An Executable Choreography Framework for Dynamic Service-Oriented Architectures
IEEE Aerospace Conference March, 2005
Abstract
Interoperability and loose coupling requirements are pushing the next generation of distributed applications towards more decentralized and more dynamic interaction schemes, which the classic request/response communication paradigm can hardly accommodate. The Executable Choreography Framework (ECF) is a middleware-level platform extension that enables on-demand deployment of peer-to-peer interactions between services and resources. The ECF platform extension combines transparent context propagation with non-invasive software composition techniques to dynamically refine the default control and data flow of service invocations. The ECF introduces a platform independent language to specify executable service choreographies, the Executable Choreography Language (ECL). The ECL is a reactive language inspired from Event-Condition-Action rules used in active databases. ECL rules filter the messages that flow in and out of the container and activate service composition logic when messages of interest are intercepted in specific interaction contexts. The ECF provides a ground for experimentation with dynamic and distributed workflows, and a common specification language for defining advanced service composition schemes, such as adaptive choreographies, mobile agents and distributed Aspect-Oriented compositions in web service environments. Distributed aspects capture events that occur at the interface of remote services, and have the ability to inject behavior at those locations.
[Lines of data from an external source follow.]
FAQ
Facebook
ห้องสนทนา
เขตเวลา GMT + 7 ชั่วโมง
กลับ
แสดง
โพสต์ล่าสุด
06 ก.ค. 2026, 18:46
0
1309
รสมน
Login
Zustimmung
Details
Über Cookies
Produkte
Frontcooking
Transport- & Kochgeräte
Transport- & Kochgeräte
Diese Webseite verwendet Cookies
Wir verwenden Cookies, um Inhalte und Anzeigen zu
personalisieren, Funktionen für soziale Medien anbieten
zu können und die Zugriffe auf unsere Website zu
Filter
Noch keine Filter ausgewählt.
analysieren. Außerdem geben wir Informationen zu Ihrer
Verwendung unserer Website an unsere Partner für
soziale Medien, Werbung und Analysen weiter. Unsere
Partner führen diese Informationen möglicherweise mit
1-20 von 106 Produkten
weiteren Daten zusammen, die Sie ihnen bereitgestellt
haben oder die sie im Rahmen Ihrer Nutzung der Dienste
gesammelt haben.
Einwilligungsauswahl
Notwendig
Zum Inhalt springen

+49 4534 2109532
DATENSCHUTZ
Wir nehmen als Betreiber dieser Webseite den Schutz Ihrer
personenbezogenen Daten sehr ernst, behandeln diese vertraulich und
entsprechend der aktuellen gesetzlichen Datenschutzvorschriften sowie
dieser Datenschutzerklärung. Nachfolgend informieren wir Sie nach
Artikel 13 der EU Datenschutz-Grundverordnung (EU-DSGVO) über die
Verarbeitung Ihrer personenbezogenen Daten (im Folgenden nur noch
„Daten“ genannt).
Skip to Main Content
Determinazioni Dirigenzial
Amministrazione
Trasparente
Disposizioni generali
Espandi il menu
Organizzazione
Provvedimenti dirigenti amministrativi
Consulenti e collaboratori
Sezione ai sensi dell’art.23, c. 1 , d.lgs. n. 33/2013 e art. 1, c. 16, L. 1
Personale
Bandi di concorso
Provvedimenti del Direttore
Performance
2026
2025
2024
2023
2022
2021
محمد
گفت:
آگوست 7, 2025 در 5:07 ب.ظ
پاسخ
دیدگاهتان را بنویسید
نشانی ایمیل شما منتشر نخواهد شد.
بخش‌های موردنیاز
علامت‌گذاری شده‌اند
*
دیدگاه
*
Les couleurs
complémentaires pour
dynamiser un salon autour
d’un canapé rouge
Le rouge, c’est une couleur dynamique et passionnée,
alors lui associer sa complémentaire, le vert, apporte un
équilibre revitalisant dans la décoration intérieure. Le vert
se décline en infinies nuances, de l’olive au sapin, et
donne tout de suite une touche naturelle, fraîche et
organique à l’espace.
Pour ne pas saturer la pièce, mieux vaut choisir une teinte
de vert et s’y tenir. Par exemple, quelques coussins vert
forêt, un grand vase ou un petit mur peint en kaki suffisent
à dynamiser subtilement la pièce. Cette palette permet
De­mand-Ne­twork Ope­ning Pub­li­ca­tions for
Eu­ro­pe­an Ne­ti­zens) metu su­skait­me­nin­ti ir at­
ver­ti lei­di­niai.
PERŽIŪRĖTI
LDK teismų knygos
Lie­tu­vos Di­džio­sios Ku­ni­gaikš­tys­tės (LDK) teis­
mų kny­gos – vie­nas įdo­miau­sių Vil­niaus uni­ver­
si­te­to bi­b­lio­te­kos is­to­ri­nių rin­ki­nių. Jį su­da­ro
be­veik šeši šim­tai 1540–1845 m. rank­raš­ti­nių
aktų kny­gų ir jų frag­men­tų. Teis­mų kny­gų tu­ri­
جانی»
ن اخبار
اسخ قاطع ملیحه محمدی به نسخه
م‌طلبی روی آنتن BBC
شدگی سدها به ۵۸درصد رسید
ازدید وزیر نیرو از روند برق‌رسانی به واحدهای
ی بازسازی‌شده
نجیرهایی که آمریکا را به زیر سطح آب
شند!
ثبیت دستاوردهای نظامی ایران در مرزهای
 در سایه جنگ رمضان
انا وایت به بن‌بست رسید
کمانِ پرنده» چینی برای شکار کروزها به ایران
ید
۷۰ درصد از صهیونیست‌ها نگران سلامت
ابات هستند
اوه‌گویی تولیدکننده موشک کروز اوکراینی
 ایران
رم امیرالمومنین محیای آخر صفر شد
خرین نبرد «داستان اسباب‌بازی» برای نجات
In Service-Oriented Architecture (SOA) environments, distributed aspects are ideally suited to implement middleware-level services such as fault-tolerance, service coordination, activity lifecycle or transaction management.
The approach is relevant to the NASA Integrated System Health Management (ISHM) Testbed and Prototypes (ITP) project, a joint effort involving multiple NASA Centers working together in a distributed software development environment to develop next-generation ISHM technologies for the Crew Exploration Vehicle (CEV), lunar habitats and human missions to Mars. The ITP project is based on two intertwined yet logically distinct realms: an SOA that enables various user, data and knowledge management services that comprise the testbed infrastructure, and prototype client applications that enable ISHM functionality from both an enterprise and on-board perspective. Some components of the testbed will evolve from their role supporting client application testing and integration to being an integral part of the ‘finished’ ISHM system. This evolution will necessarily impart requirements changes on those testbed components that migrate across the ITP realms.